[[ Task data open ]]
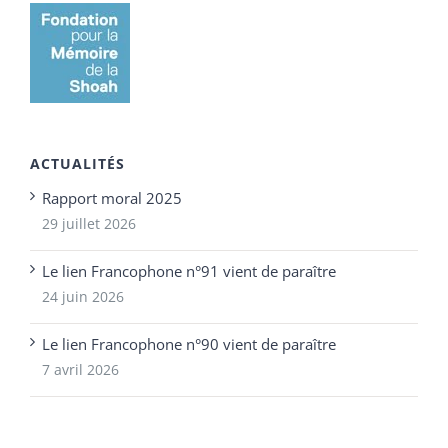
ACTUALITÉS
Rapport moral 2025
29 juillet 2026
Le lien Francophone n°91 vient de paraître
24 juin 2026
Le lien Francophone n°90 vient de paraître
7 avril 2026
[[ Task data closed ]]
[[ Task data open ]]
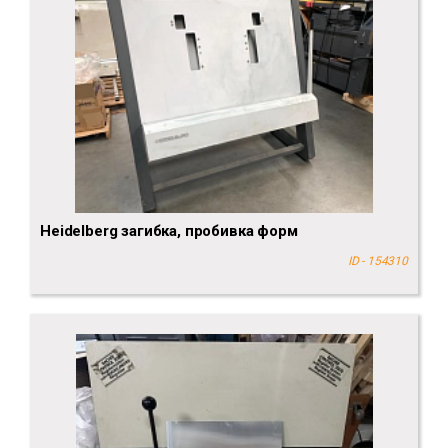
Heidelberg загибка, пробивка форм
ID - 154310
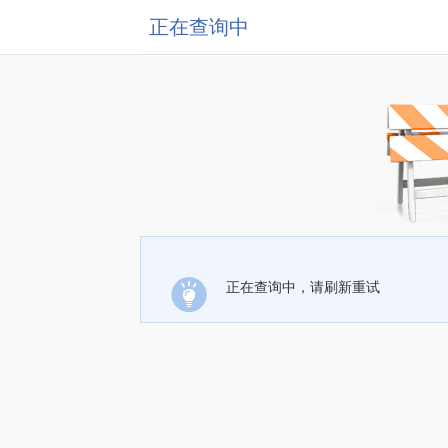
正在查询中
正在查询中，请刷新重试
[[ Task data closed ]]
__Requirement__:
The answer is each line in which the word "Francophone" occurs, copied from the material above.

__Response to the task__:
Le lien Francophone n°91 vient de paraître
Le lien Francophone n°90 vient de paraître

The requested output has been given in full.